Stored data

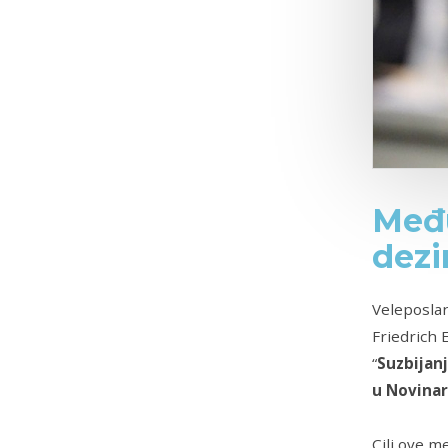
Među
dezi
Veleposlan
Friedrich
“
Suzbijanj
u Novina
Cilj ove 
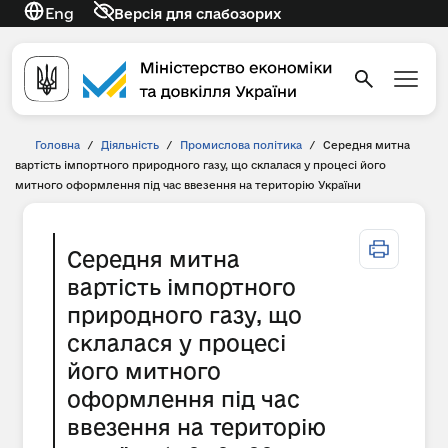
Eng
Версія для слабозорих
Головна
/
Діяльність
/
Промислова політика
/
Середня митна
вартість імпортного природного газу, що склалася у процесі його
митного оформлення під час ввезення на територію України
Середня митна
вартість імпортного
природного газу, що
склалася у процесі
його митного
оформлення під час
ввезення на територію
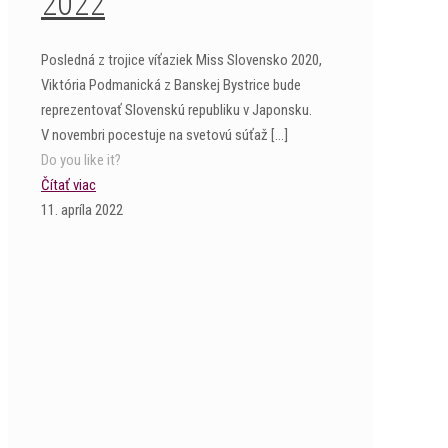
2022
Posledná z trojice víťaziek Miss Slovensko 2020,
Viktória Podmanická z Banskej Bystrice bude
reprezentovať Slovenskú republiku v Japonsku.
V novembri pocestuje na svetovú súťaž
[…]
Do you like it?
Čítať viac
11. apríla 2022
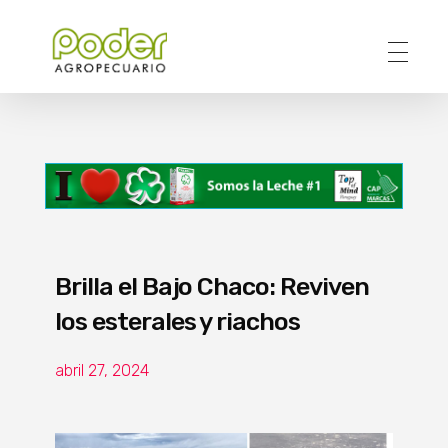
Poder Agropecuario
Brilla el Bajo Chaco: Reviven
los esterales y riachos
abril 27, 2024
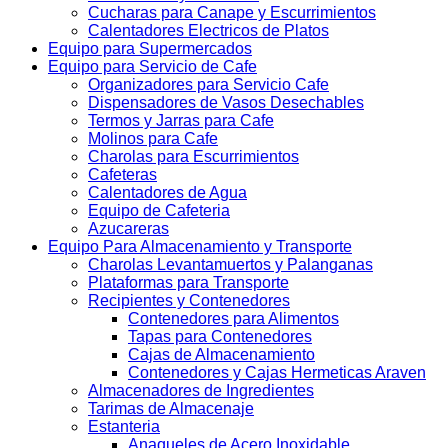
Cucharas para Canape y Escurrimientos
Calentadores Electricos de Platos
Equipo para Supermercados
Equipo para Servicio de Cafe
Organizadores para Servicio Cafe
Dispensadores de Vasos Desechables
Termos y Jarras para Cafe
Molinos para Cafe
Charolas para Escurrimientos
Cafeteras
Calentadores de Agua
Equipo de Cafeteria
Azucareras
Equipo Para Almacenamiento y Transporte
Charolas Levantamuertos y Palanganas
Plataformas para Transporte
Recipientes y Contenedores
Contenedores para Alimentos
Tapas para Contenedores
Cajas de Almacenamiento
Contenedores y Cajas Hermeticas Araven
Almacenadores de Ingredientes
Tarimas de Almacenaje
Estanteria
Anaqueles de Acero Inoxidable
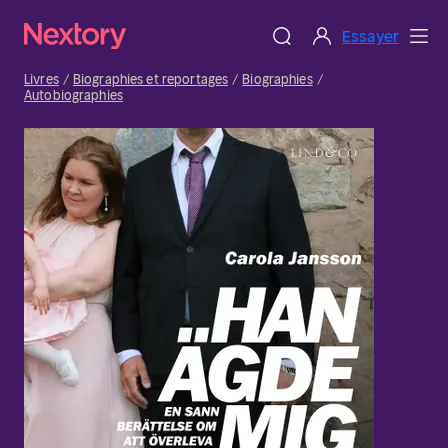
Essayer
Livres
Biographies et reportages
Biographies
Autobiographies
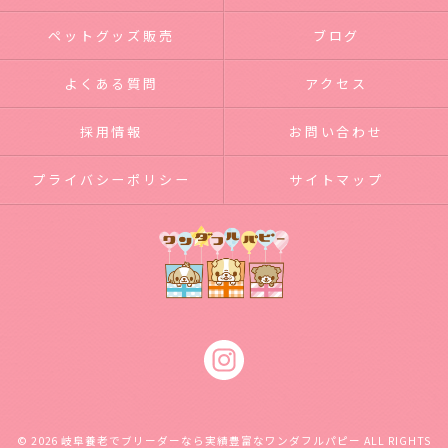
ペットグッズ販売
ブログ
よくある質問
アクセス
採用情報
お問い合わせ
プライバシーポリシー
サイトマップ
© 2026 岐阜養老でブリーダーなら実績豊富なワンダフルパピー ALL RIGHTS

---

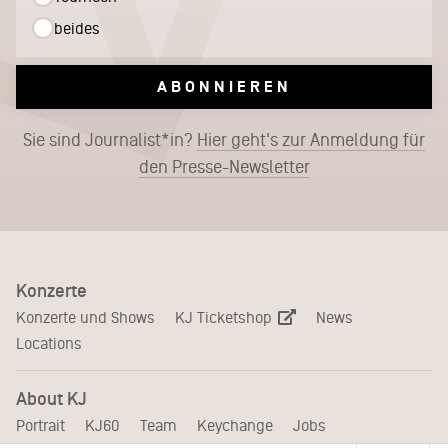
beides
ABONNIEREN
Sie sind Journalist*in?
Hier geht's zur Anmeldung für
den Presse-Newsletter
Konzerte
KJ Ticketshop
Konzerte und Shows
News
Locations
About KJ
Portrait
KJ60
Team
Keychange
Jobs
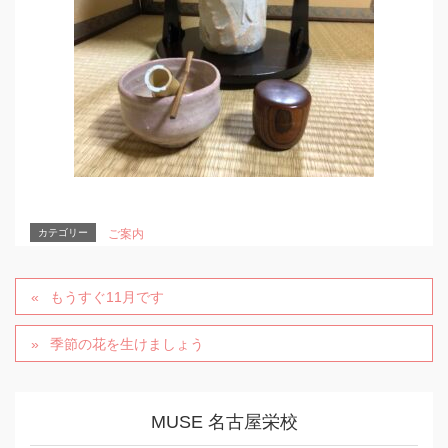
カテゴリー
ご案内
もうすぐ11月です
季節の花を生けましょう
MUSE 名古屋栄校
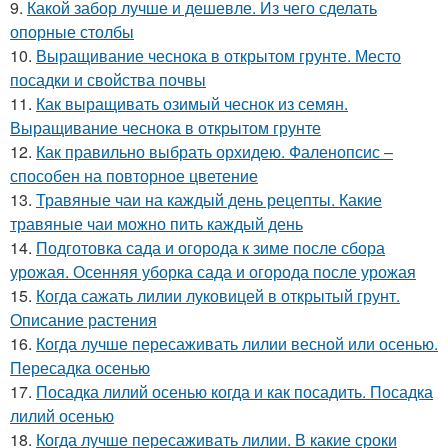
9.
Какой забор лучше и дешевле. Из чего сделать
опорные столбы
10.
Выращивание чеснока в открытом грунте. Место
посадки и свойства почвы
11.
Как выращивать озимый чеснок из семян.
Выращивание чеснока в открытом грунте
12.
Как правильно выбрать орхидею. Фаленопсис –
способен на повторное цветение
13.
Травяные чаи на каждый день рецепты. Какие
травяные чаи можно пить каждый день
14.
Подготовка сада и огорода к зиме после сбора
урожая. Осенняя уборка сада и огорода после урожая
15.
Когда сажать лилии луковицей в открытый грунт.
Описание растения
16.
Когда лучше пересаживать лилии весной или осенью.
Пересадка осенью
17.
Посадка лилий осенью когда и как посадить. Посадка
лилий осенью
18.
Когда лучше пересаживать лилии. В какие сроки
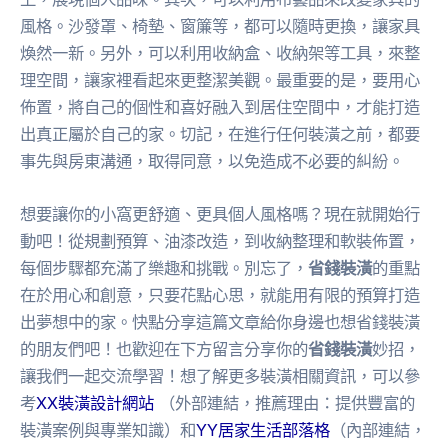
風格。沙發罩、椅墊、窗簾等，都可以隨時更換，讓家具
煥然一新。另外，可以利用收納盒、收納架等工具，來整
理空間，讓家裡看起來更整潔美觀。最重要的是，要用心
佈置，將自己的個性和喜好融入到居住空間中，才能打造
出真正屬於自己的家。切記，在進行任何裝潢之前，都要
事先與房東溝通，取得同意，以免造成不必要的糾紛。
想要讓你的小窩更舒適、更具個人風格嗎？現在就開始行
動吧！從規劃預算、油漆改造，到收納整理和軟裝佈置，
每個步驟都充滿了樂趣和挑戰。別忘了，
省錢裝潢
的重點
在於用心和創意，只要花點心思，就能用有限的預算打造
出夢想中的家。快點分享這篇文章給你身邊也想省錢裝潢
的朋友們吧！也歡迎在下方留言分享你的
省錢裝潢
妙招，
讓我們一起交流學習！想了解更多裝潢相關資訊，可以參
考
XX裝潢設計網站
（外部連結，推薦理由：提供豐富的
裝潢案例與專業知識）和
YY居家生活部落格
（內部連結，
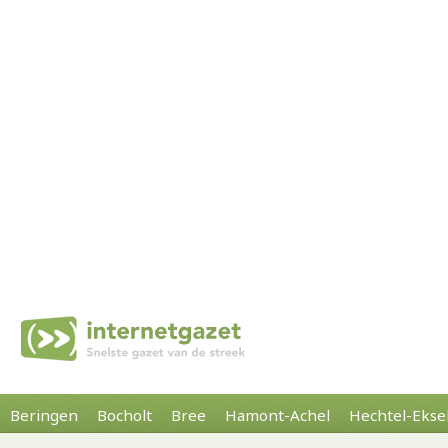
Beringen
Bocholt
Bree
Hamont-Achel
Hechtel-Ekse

---

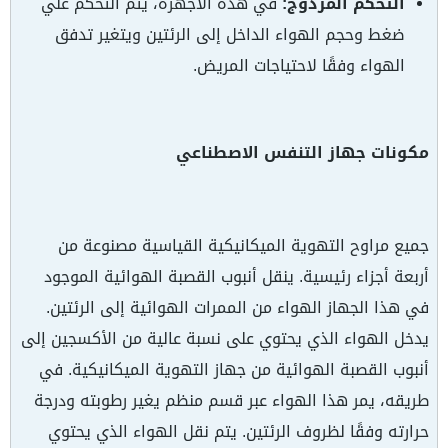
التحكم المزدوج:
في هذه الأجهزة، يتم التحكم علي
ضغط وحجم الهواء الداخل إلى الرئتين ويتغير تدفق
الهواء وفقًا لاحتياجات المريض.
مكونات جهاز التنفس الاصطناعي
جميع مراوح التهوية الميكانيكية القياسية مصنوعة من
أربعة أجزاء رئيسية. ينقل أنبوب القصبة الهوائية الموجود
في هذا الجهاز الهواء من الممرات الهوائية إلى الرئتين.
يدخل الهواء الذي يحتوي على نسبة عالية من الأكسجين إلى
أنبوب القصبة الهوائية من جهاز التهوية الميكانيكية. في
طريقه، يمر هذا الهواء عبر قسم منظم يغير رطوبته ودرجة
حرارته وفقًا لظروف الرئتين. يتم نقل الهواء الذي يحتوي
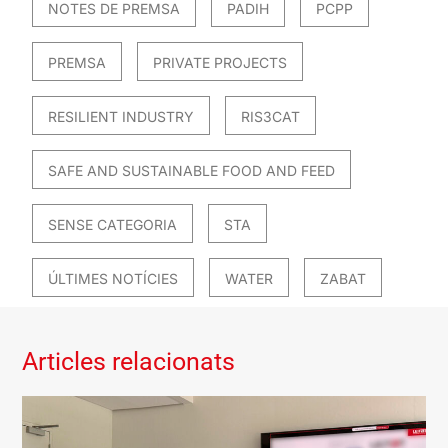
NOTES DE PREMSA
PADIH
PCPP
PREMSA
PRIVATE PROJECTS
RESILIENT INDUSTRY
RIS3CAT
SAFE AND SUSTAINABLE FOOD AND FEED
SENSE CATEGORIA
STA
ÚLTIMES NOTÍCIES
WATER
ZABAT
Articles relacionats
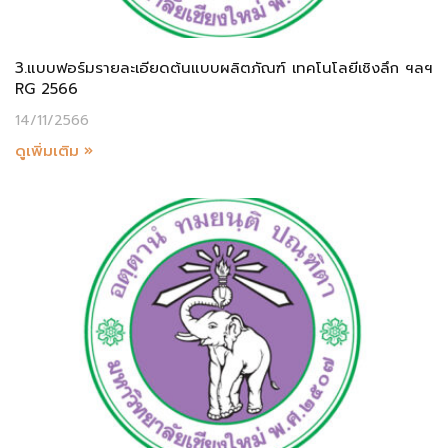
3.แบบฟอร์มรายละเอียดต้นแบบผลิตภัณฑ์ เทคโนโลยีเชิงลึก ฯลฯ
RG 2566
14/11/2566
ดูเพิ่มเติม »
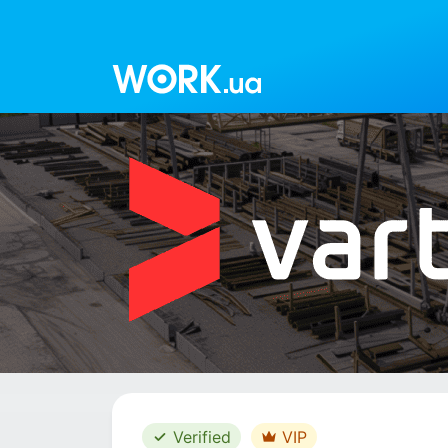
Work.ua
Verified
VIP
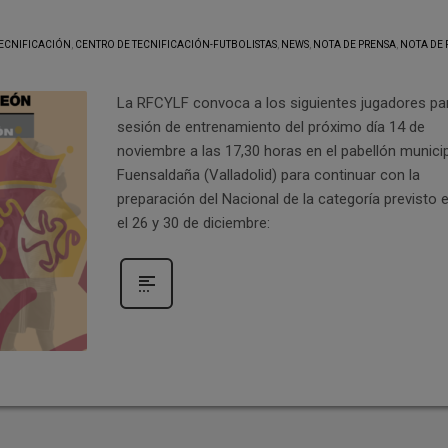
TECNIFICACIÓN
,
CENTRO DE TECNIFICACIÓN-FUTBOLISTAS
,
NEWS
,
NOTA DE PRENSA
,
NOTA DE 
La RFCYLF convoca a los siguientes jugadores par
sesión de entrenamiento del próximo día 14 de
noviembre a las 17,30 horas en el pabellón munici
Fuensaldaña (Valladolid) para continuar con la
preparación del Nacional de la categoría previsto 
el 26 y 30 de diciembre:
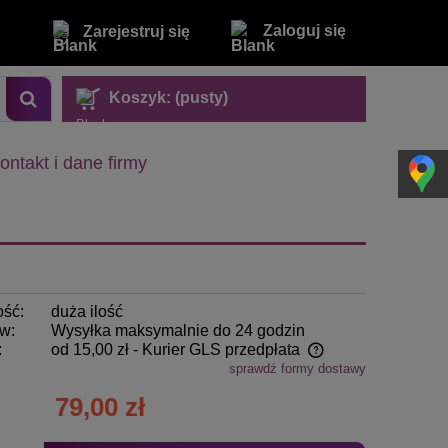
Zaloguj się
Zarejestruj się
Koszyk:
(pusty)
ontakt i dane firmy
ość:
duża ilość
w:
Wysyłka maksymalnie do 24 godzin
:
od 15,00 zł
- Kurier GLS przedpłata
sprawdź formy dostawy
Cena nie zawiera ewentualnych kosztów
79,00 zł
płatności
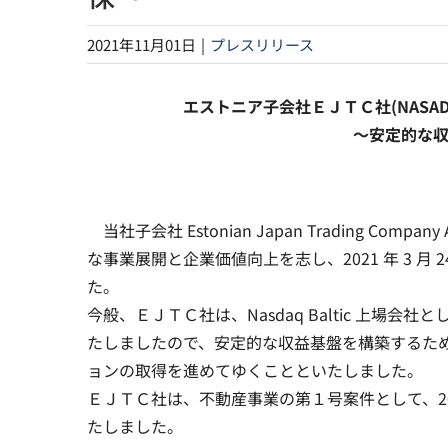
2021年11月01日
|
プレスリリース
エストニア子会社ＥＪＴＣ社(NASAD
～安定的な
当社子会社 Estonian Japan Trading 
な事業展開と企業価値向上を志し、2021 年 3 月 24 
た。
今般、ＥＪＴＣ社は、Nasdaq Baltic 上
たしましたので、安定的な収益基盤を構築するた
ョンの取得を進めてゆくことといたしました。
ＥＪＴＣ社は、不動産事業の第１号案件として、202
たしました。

Exercise prompt »
Report each line above containing the string "Contenedores".

Exercise response »
Recipientes y Contenedores
Contenedores para Alimentos
Tapas para Contenedores
Contenedores y Cajas Hermeticas Araven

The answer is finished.